**MATERIALS PROVIDED**
• • •

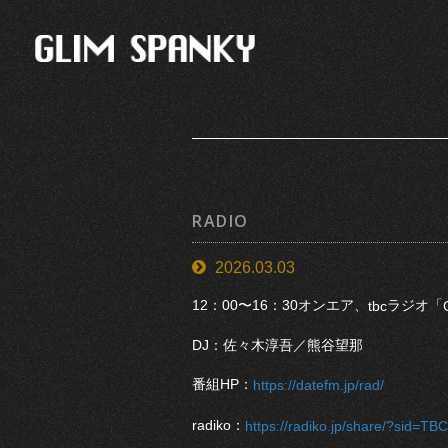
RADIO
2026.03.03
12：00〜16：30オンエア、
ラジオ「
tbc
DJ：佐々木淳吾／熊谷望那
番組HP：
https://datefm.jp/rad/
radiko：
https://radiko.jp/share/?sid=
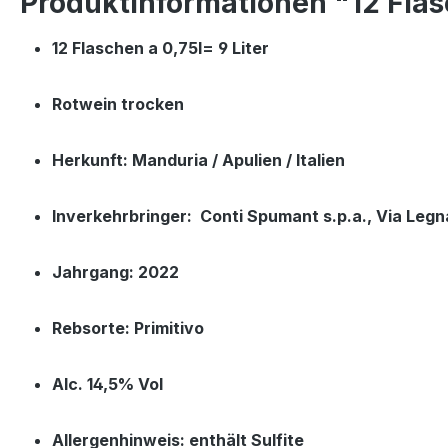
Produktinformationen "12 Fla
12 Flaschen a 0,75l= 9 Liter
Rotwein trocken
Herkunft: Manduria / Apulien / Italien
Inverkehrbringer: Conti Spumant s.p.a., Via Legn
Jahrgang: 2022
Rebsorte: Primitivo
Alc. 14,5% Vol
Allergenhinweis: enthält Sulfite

• • •

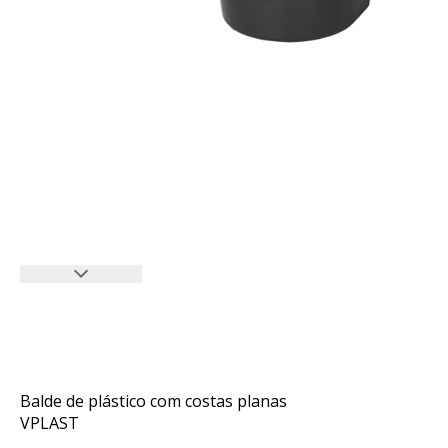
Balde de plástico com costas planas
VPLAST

• • •

**EXERCISE AIM**
Report the count of lines in the entries that contain the string "https", and nothing besides it.

**SOLUTION TO THIS EXERCISE**
2